Euro Pilgrimage ’85, Ch. 14: Meet the Finns — and hop a bus to Leningrad
Stockholm to St. Petersburg via Helsinki. 18 hours? In 1985?
Accompanying these recollections of my travel year 1985 are some of the songs I kept hearing while on the road. This video features an actual library, otherwise known as the place where I hung out for months prior to travel, researching the trip.
Previously: Euro Pilgrimage ‘85, Ch. 13: Introductions to Oslo, Bergen, Stockholm and Uppsala.
In this passage from Germania, Tacitus ((c. 55-120) was not speaking of youthful backpackers in Europe: “The Fenni live in astonishing barbarism and disgusting misery: no arms, no horses, no household; wild plants for their food, skins for their clothing, the ground for their beds.”

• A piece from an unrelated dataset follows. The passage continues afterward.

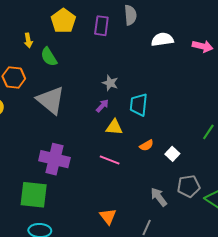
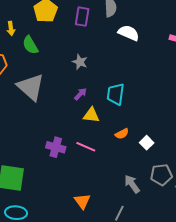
white semicircle: (162, 39) -> (129, 33), moved, turned 30
gray star: (110, 83) -> (80, 62), moved
purple cross: (54, 159) -> (56, 147), moved, size x0.7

However, one might reasonably guess that the learned Roman’s passage explains why many non-Finnish speakers refer to the Suomalaiset people (as they call themselves) as Finns, and this is partially correct, although the Fenni referenced here probably were the Sami, natives of the Arctic region, later to become known as Lapps, which may be a mild pejorative in the fashion of Canucks, and anyway, there are many more of the Sami in Svenska (Sweden) that Suomi (Finland).